En Guadeloupe, c’est le très traditionnel sirop de groseille pays qui claquera sous le palais, accompagnant originellement le rhum et pourquoi pas, le champagne ! Et face à ces flots joyeux et antillais, les liqueurs et distillations du monde n’ont pas tardé à se rajouter au patchwork : le champagne fait désormais référence, aux côtés du Vermouth souvent à l’honneur dans ces temps de la Nativité. Et évidemment, qui dit période d’agrume laisse supposer de délicieux jus pressés d’oranges et de mandarines.
Des poumons inspirés sur fond de papier à musique
Sur certains de ces morceaux de tissus apparaissent de bien pittoresques broderies. C’est évidemment celles qui tracent les mots de bien antiques cantiques, voyageant d’âmes en voix, de terrasses en carbets. L’épopée débute dès la fin novembre, où les ribotes s’entament encore avec ferveur. Et dans ces rondes de voisinage, quoi de mieux que ces vers depuis longtemps empruntés aux traditionnels chants de célébrations lyonnais ou auvergnats, largement surpiqués de fieffées ritournelles créoles.
Les chants, exprimés à feu de poumon, sont gravés dans toutes les mémoires : évidemment déclamés dans l’ordre rigoureux de l’histoire de la Nativité, ils prennent corps sous le rythme savant du tambouyé et du ti bwa, bientôt relayé par la foule échauffée. Joseph, le fidèle, répond aux anges de nos campagnes, annonciateurs du divin enfant né. Et tandis que Michaud continue de veiller, le Kyrie Eleison résonne entre les verres de punch et les chamailleries des enfants, jusque loin dans la nuit de veillée. Mazurka, valse créole ou biguine comme habillent les chants autant que. Le créole qui s’échappe du typique livret vert élimé.
La route de crèches : la pièce centrale est religieuse
En tirant le fil, nous voici projetés sur les routes de la Martinique, à la poursuite de ces crèches de Noël si familières, retrouvez les créations inspirées et croquantes des habitants des communes du Nord qui hérissent le bord des chemins, se dressent dans les jardins et invitent à la découverte depuis plus d’une dizaine d’années. Autre clin d’œil à cette nativité créole inédite, ces crèches se font plus antillaises que jamais : Les mages se vêtent de madras, le toit de chaume se pare de feuilles de cocotier, les personnages sont artisanaux et irrésistibles.

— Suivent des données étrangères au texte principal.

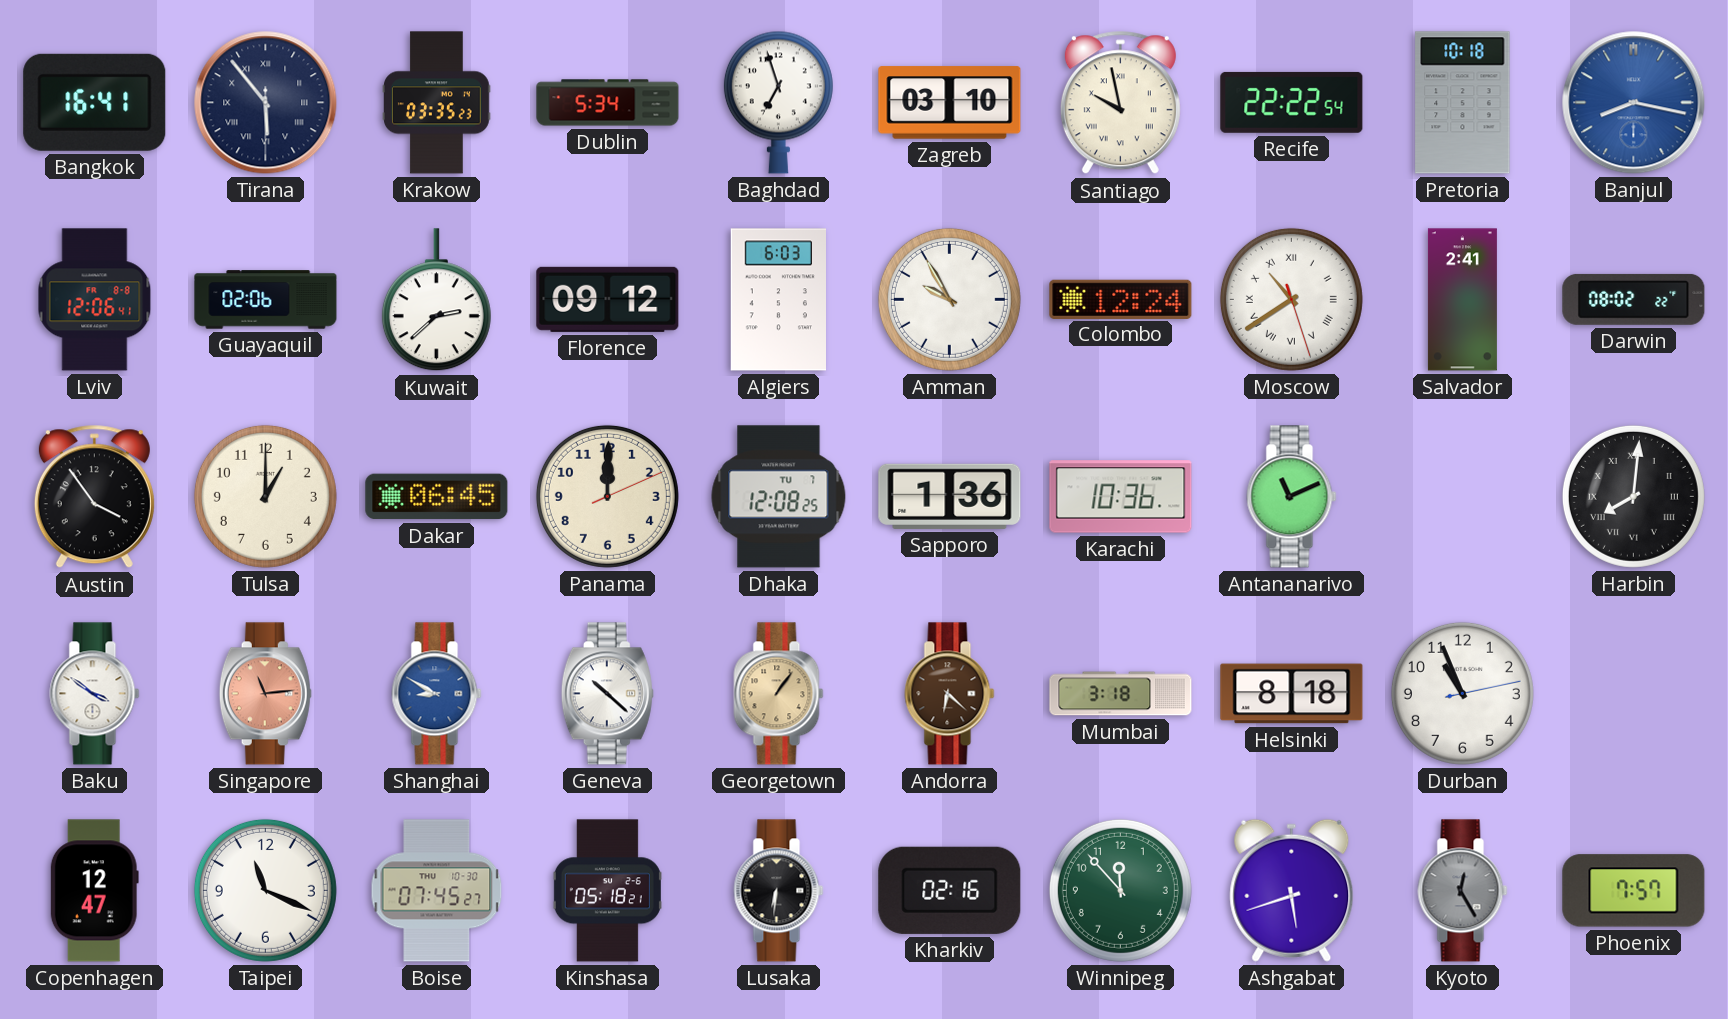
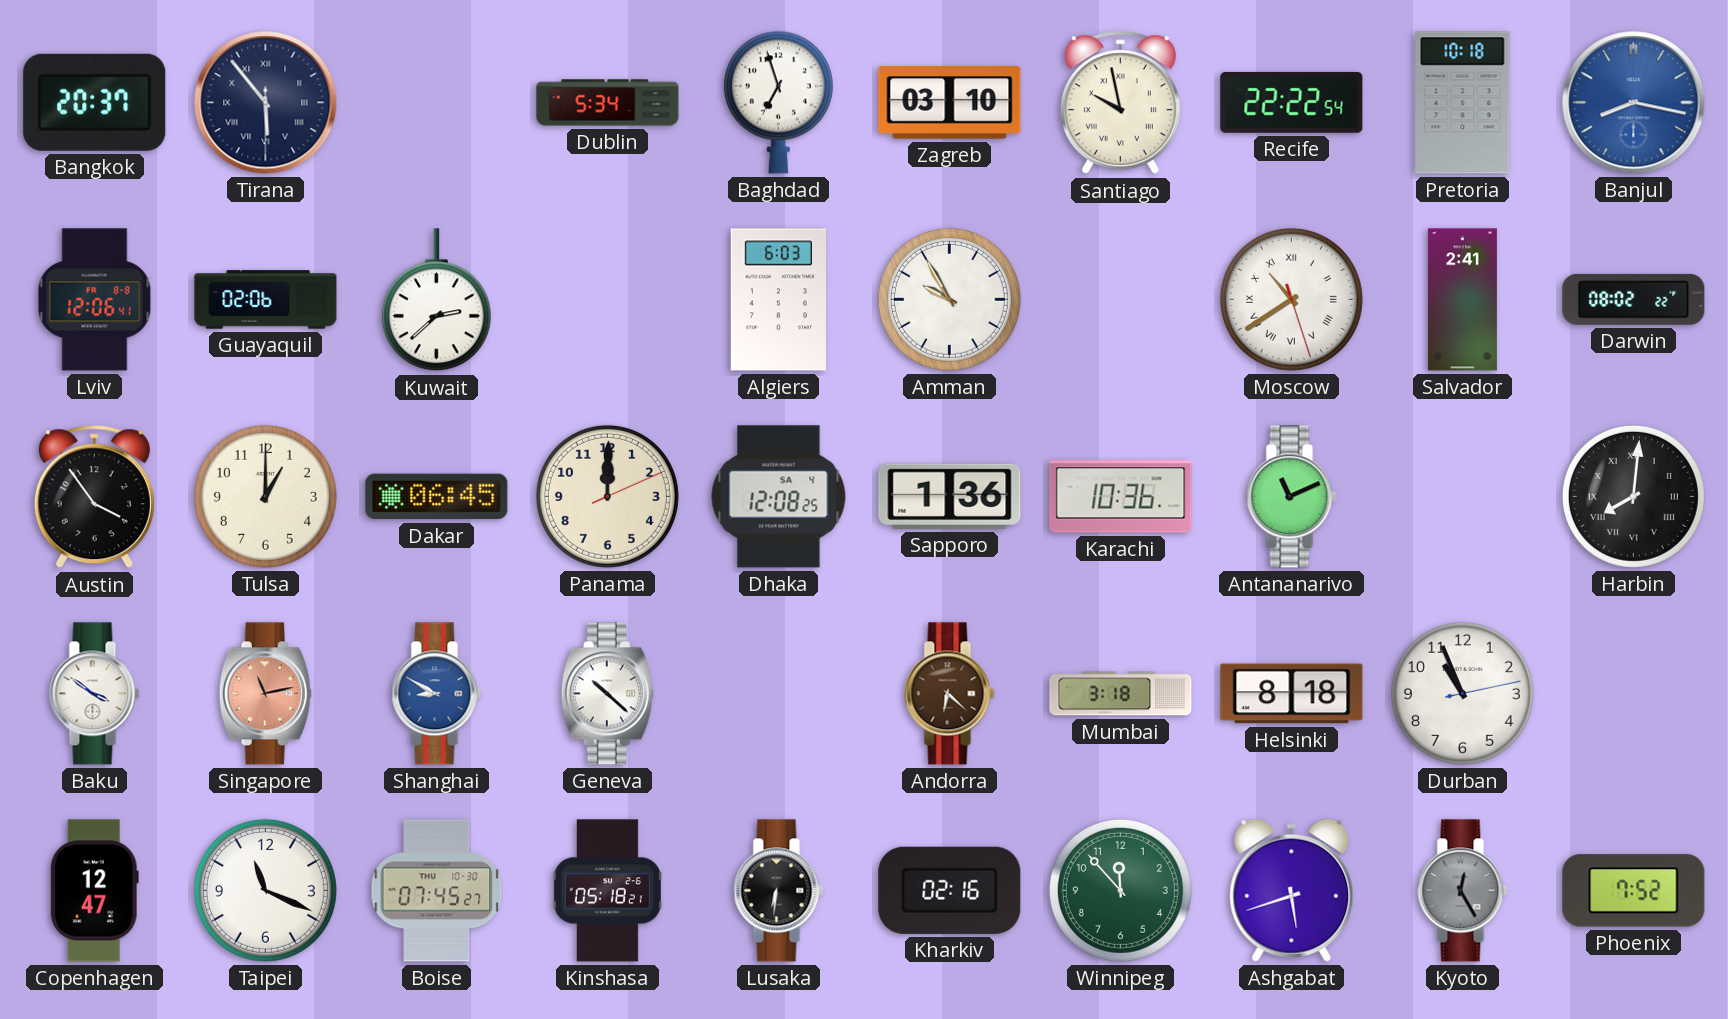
Bangkok: 16:41 -> 20:37
Krakow: 03:35 -> none
Florence: 09:12 -> none
Colombo: 12:24 -> none
Dhaka date: TU 7 -> SA 4
Singapore: 11:14 -> 11:13
Georgetown: 1:06 -> none
Phoenix: 7:57 -> 7:52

D’ailleurs, au cœur de ce canevas religieux, l’une des merveilles tissée de ces festivités caribéennes reste la messe créole. La religion, la célébration de Noël sont parmi les meilleures fresques de l’intense capacité créole à mêler les cultures et se construire une identité originale : dans les années 1960, ils sont plusieurs jeunes prêtres, résolument modernes et fiers de leurs cultures qui tissent dans leurs liturgies les brins d’une pratique religieuse nouvelle et syncrétique, laissant la part belle au tambou bélè longtemps diabolisé et désormais célébré comme outil de louange. Bientôt d’ailleurs arrive la messe des Innocents, qui voit bénie la multitude de joujoux reçus quelques jours plus tôt par la marmaille antillaise.

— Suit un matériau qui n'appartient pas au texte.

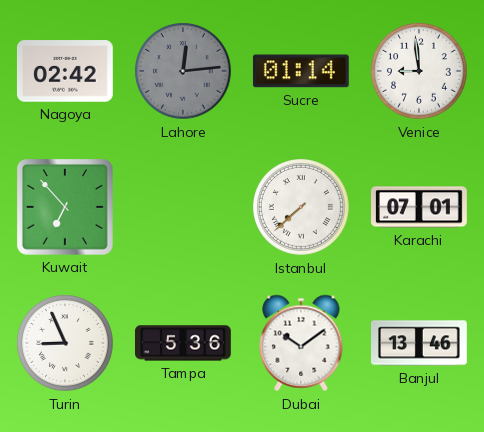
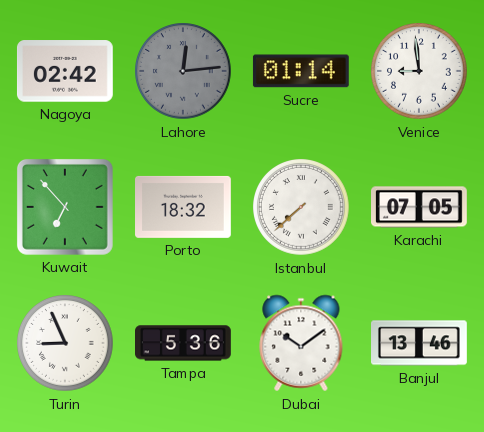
Porto: none -> 18:32
Karachi: 07:01 -> 07:05
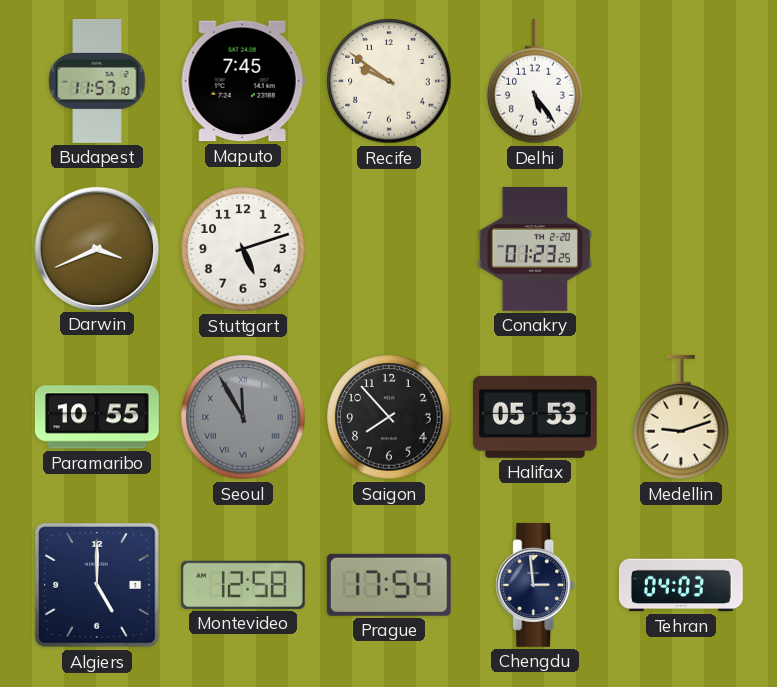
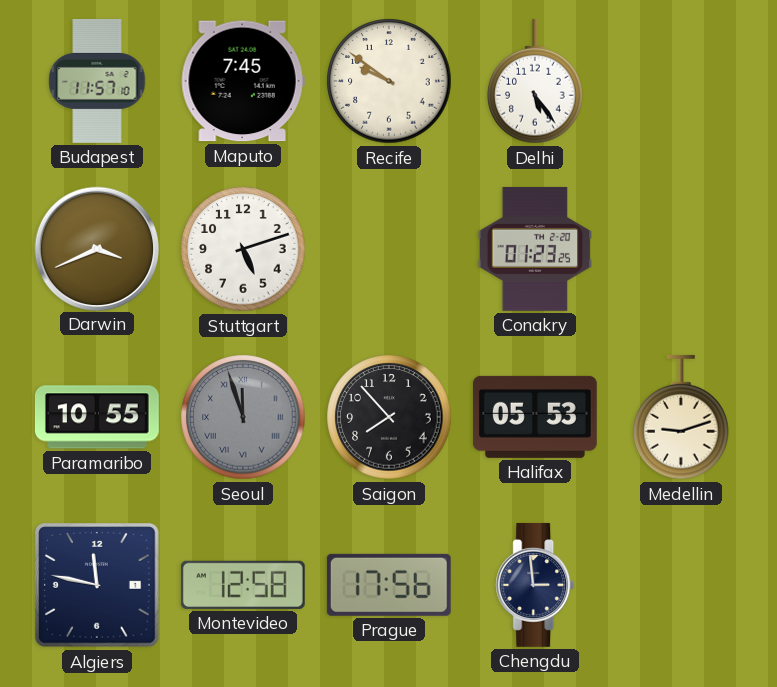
Seoul: 11:55 -> 11:57
Algiers: 5:00 -> 11:47
Prague: 17:54 -> 17:56
Tehran: 04:03 -> none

Un quotidien de bout de ficelles du monde
Et en termes de traditions installées depuis longtemps dans les logis et les petites habitudes de ces temps festifs, il en est qui se sont joliment mêlées aux vents du monde : les foyers se parent désormais également d’atours lumineux ! Cette nouvelle coutume, portée par les Alizées, habille les maisons de multitudes d’ornementations : les palmiers ou le filao eux-mêmes se font sapin rayonnant, tandis que les temps plus anciens se lisent encore dans la blancheur unique du fleuri Noël campé aux entrées des maisons. Ils se dessinent aussi dans ces portemonnaies qui se gonflent de pépins de mandarine pour la bonne fortune et les maisons encore ouvertes aux quatre vents pour commencer l’année dans un foyer purifié.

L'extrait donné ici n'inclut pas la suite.